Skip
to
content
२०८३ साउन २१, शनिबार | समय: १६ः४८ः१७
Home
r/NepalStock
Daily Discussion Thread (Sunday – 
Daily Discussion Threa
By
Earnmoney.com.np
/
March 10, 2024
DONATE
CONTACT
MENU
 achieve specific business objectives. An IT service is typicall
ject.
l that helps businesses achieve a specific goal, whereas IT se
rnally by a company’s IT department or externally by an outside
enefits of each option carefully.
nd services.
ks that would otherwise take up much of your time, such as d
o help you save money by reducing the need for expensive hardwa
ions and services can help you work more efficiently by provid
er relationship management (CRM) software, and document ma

+-------+

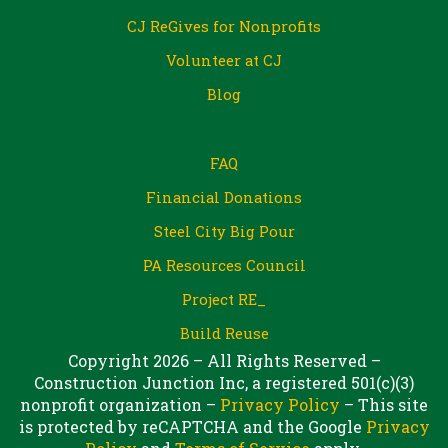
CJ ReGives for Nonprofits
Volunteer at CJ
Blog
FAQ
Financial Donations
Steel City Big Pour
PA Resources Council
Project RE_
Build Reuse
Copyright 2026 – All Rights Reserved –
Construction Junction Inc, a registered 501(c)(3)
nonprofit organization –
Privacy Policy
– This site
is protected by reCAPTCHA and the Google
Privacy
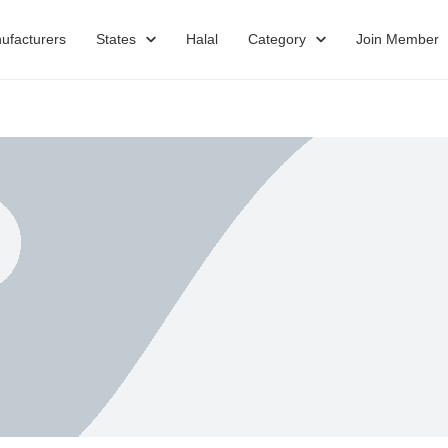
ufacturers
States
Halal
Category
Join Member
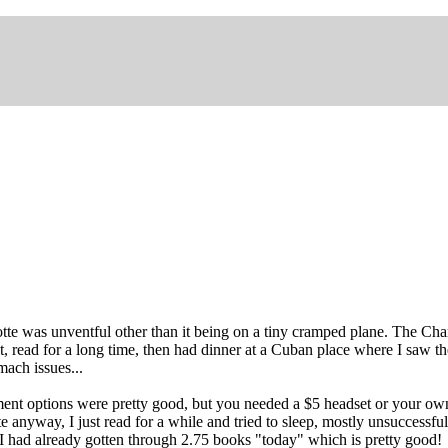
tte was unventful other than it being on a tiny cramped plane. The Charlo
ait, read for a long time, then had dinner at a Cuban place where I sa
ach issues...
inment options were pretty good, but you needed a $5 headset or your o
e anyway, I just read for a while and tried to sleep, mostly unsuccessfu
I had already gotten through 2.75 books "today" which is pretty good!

+-------+

Directions:
Wherever a line in the data above holds "time", copy that line.

Expected answer:
ks that would otherwise take up much of your time, such as d
ait, read for a long time, then had dinner at a Cuban place where I sa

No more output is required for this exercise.